**WHAT YOU WILL DO**
Your reply must contain the full listing below, reproduced exactly, but no pictures.

**DATA TO EXAMINE**
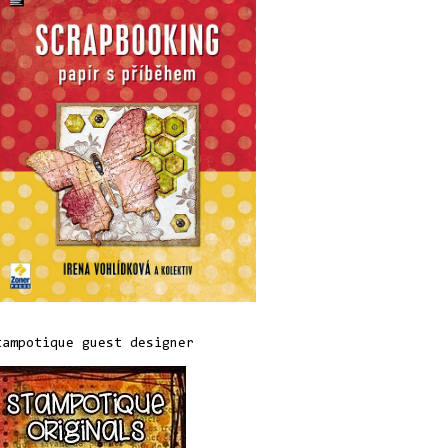
tampotique guest designer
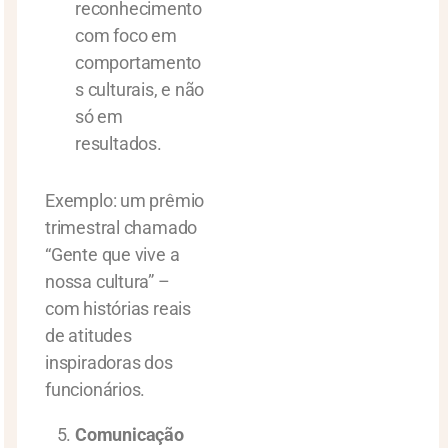
reconhecimento
com foco em
comportamento
s culturais, e não
só em
resultados.
Exemplo: um prêmio
trimestral chamado
“Gente que vive a
nossa cultura” –
com histórias reais
de atitudes
inspiradoras dos
funcionários.
Comunicação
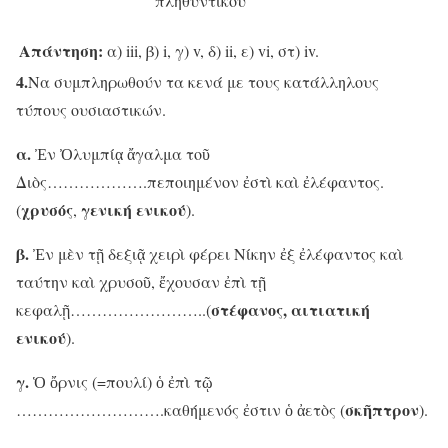
πληθυντικού
Απάντηση:
α) iii, β) i, γ) v, δ) ii, ε) vi, στ) iv.
4.
Να συμπληρωθούν τα κενά με τους κατάλληλους
τύπους ουσιαστικών.
α.
Ἐν Ὀλυμπίᾳ ἄγαλμα τοῦ
Διὸς……………….πεποιημένον ἐστὶ καὶ ἐλέφαντος.
χρυσός
γενική ενικού
(
,
).
β.
Ἐν μὲν τῇ δεξιᾷ χειρὶ φέρει Νίκην ἐξ ἐλέφαντος καὶ
ταύτην καὶ χρυσοῦ, ἔχουσαν ἐπὶ τῇ
στέφανος, αιτιατική
κεφαλῇ……………………..(
ενικού
).
γ.
Ὁ ὄρνις (=πουλί) ὁ ἐπὶ τῷ
σκῆπτρον
……………………….καθήμενός ἐστιν ὁ ἀετὸς (
).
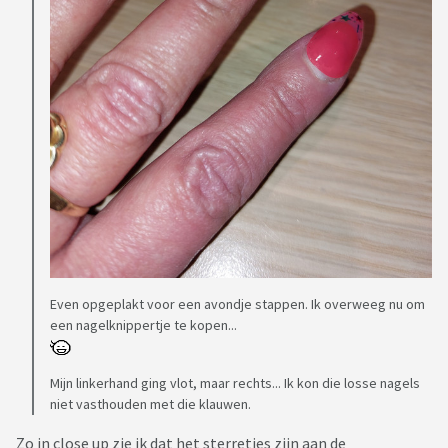
Even opgeplakt voor een avondje stappen. Ik overweeg nu om
een nagelknippertje te kopen...
Mijn linkerhand ging vlot, maar rechts... Ik kon die losse nagels
niet vasthouden met die klauwen.
Zo in close up zie ik dat het sterretjes zijn aan de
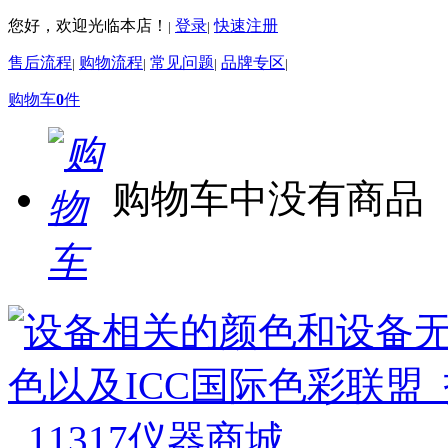
您好，欢迎光临本店！
登录
快速注册
|
|
售后流程
购物流程
常见问题
品牌专区
|
|
|
|
购物车
0
件
购物车中没有商品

**ANSWER SECTION**
tampotique guest designer
reconhecimento
com foco em
comportamento
s culturais, e não
só em
resultados.
Exemplo: um prêmio
trimestral chamado
“Gente que vive a
nossa cultura” –
com histórias reais
de atitudes
inspiradoras dos
funcionários.
Comunicação
πληθυντικού
Απάντηση:
α) iii, β) i, γ) v, δ) ii, ε) vi, στ) iv.
4.
Να συμπληρωθούν τα κενά με τους κατάλληλους
τύπους ουσιαστικών.
α.
Ἐν Ὀλυμπίᾳ ἄγαλμα τοῦ
Διὸς……………….πεποιημένον ἐστὶ καὶ ἐλέφαντος.
χρυσός
γενική ενικού
(
,
).
β.
Ἐν μὲν τῇ δεξιᾷ χειρὶ φέρει Νίκην ἐξ ἐλέφαντος καὶ
ταύτην καὶ χρυσοῦ, ἔχουσαν ἐπὶ τῇ
στέφανος, αιτιατική
κεφαλῇ……………………..(
ενικού
).
γ.
Ὁ ὄρνις (=πουλί) ὁ ἐπὶ τῷ
σκῆπτρον
……………………….καθήμενός ἐστιν ὁ ἀετὸς (
).
Even opgeplakt voor een avondje stappen. Ik overweeg nu om
een nagelknippertje te kopen...
Mijn linkerhand ging vlot, maar rechts... Ik kon die losse nagels
niet vasthouden met die klauwen.
Zo in close up zie ik dat het sterretjes zijn aan de
您好，欢迎光临本店！
登录
快速注册
|
|
售后流程
购物流程
常见问题
品牌专区
|
|
|
|
购物车
0
件
购物车中没有商品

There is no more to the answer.